> **TASK DESCRIPTION**
Reproduce the whole listing exactly and let no picture into the copy.

> **EXERCISE MATERIALS**
((
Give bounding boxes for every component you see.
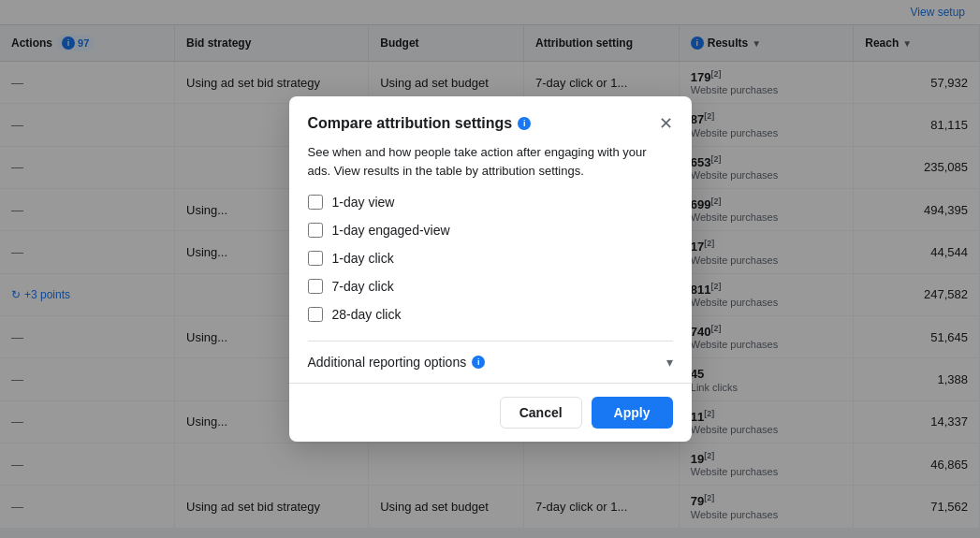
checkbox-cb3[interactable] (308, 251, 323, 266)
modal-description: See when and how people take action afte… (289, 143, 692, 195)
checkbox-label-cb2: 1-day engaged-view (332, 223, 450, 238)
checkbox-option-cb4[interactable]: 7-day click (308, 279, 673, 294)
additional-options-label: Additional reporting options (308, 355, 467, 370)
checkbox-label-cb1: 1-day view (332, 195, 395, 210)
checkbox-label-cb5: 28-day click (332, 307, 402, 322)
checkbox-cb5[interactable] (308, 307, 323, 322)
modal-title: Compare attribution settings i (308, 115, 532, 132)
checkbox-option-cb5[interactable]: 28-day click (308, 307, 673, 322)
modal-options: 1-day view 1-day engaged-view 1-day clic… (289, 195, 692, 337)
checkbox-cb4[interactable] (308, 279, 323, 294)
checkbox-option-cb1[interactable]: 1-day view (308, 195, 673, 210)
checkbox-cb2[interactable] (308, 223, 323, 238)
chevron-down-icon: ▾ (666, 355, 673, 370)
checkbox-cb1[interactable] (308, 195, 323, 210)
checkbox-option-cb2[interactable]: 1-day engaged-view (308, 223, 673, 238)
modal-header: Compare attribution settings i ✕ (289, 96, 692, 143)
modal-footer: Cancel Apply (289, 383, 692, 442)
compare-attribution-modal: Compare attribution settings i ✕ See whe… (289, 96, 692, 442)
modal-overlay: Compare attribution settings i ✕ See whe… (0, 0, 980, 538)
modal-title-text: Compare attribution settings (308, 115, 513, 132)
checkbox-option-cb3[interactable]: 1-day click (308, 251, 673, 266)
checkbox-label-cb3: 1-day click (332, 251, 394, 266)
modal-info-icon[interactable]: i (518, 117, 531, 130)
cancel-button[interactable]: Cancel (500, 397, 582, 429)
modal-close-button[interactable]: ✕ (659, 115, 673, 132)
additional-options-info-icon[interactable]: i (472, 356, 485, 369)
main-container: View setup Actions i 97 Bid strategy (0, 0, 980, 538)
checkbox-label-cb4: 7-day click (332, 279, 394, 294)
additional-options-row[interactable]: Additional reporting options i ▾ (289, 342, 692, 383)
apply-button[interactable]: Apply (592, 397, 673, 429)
))
> **COMPLETED EXERCISE**
Give bounding boxes for every component you see.
checkbox-cb3[interactable] (308, 251, 323, 266)
modal-description: See when and how people take action afte… (289, 143, 692, 195)
checkbox-label-cb2: 1-day engaged-view (332, 223, 450, 238)
checkbox-option-cb4[interactable]: 7-day click (308, 279, 673, 294)
additional-options-label: Additional reporting options (308, 355, 467, 370)
checkbox-label-cb1: 1-day view (332, 195, 395, 210)
checkbox-label-cb5: 28-day click (332, 307, 402, 322)
checkbox-cb5[interactable] (308, 307, 323, 322)
modal-title: Compare attribution settings i (308, 115, 532, 132)
checkbox-option-cb5[interactable]: 28-day click (308, 307, 673, 322)
modal-options: 1-day view 1-day engaged-view 1-day clic… (289, 195, 692, 337)
checkbox-cb4[interactable] (308, 279, 323, 294)
checkbox-option-cb1[interactable]: 1-day view (308, 195, 673, 210)
checkbox-cb2[interactable] (308, 223, 323, 238)
chevron-down-icon: ▾ (666, 355, 673, 370)
checkbox-cb1[interactable] (308, 195, 323, 210)
checkbox-option-cb2[interactable]: 1-day engaged-view (308, 223, 673, 238)
modal-header: Compare attribution settings i ✕ (289, 96, 692, 143)
modal-footer: Cancel Apply (289, 383, 692, 442)
compare-attribution-modal: Compare attribution settings i ✕ See whe… (289, 96, 692, 442)
modal-overlay: Compare attribution settings i ✕ See whe… (0, 0, 980, 538)
modal-title-text: Compare attribution settings (308, 115, 513, 132)
checkbox-option-cb3[interactable]: 1-day click (308, 251, 673, 266)
checkbox-label-cb3: 1-day click (332, 251, 394, 266)
modal-info-icon[interactable]: i (518, 117, 531, 130)
cancel-button[interactable]: Cancel (500, 397, 582, 429)
modal-close-button[interactable]: ✕ (659, 115, 673, 132)
additional-options-info-icon[interactable]: i (472, 356, 485, 369)
main-container: View setup Actions i 97 Bid strategy (0, 0, 980, 538)
checkbox-label-cb4: 7-day click (332, 279, 394, 294)
additional-options-row[interactable]: Additional reporting options i ▾ (289, 342, 692, 383)
apply-button[interactable]: Apply (592, 397, 673, 429)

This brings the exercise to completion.